Praskovya Fëderovna lets out a long sigh, and an other one before wiping her tears with a trembling hand. Who knows how long she has been hiding in the dark. "Oh God, I missed him!" She crosses herself and steps in the clearing. "Misha?"
The church bell rings the hour. She laughs, "How unbecoming," admonishing herself. Patience is an extremely important virtue among Russians; punctuality is not. "Where are you, Misha?"
"I am here, Praskovya Fëderovna." The quivering bass voice comes from a bench shrouded in the fog only a few feet from her.
She spins on her heels, "Misha Melvinski, have you been spying on me?"

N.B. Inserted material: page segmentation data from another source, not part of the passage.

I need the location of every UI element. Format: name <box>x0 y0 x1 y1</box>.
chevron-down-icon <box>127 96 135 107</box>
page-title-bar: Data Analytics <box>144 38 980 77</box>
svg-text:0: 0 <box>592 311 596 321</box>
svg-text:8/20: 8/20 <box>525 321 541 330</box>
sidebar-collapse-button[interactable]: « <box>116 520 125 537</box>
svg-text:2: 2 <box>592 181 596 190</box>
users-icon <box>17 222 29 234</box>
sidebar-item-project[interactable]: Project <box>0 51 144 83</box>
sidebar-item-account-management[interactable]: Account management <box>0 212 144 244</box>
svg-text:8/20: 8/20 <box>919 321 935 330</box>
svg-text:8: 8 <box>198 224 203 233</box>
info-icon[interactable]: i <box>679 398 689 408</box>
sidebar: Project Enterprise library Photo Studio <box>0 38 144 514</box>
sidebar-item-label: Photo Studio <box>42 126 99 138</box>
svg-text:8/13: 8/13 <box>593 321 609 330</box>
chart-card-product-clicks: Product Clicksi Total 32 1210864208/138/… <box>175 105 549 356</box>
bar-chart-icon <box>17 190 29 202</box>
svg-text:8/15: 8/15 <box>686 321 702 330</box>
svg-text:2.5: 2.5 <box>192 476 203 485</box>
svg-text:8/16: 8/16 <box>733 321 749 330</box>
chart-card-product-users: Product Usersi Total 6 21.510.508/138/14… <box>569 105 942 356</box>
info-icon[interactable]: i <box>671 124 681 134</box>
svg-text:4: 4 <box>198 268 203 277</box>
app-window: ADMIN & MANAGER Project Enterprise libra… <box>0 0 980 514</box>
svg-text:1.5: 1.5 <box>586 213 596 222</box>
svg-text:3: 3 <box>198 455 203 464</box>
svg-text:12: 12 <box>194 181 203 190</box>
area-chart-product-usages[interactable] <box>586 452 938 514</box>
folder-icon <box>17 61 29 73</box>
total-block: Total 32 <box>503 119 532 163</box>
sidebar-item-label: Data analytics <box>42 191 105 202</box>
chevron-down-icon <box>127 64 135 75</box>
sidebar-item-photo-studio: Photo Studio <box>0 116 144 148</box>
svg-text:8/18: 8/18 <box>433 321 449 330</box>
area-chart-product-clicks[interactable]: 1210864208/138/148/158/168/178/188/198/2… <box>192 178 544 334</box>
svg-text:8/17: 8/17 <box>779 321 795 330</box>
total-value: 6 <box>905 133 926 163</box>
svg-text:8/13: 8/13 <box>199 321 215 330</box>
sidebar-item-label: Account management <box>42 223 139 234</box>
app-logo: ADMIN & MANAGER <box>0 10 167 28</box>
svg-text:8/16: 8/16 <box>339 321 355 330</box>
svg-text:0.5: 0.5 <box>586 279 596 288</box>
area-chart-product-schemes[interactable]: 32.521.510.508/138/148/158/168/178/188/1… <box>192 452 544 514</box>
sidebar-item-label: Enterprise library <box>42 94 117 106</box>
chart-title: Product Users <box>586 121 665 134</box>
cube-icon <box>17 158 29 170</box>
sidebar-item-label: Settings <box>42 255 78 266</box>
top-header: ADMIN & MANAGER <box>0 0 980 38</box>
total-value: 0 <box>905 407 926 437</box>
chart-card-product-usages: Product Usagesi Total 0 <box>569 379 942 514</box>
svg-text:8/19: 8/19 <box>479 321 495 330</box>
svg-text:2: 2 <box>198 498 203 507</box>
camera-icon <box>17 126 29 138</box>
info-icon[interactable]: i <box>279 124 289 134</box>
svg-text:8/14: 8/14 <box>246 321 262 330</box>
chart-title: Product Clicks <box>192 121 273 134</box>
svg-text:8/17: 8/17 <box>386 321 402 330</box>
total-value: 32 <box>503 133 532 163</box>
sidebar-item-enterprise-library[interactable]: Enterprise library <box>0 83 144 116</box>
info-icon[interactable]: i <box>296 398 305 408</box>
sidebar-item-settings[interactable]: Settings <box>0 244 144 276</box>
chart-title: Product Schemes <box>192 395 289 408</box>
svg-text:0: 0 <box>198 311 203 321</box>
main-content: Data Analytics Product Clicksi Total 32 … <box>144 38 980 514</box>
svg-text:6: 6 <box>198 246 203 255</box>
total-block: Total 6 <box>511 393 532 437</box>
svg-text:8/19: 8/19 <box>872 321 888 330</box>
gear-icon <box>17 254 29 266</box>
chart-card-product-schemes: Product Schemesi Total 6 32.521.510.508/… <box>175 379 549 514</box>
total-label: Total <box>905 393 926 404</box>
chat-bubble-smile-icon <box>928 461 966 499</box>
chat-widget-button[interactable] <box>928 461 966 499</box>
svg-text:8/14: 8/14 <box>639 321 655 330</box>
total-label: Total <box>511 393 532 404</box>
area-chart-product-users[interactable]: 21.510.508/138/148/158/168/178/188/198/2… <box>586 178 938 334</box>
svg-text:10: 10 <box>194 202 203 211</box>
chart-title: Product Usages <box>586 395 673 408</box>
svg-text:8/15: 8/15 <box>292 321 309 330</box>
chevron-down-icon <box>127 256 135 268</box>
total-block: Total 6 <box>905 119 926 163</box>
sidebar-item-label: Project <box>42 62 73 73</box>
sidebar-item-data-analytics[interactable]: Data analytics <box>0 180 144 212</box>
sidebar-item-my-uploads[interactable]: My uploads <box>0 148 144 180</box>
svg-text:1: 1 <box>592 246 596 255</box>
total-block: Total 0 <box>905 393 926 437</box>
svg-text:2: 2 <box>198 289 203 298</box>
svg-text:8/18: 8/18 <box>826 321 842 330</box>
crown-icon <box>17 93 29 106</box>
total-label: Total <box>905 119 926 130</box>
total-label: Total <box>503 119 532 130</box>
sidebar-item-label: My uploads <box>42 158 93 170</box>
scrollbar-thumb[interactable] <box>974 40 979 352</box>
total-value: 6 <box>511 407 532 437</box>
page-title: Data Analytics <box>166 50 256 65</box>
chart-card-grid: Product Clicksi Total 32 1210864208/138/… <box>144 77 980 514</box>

In the moving shadows of the bushes stands out a man who had been tall and strong, he's slightly stooped in his long traveling-cloak reminiscent of an officer's great-coat; his Astrakhan fur cap completes the slender stature which doesn't hide its left arm leaning on a cane.
She covers her mouth with one hand as if to mute a shout, the words she had forbidden herself back then to even whisper to him in his sleep.
"I thought I'd sweep you off your feet as I did from my battle horse," he stumbles towards her and laughs, "but I couldn't find a horse."
She reaches out and cuddles inside his open coat, "You are going to catch your death of cold, running around with your buttons undone." She buries her face against his chest to hide her sobs and inhales deep. Same smell. "I've been waiting for you." Then she slips under his right arm, "Take me away, crazy muzjik."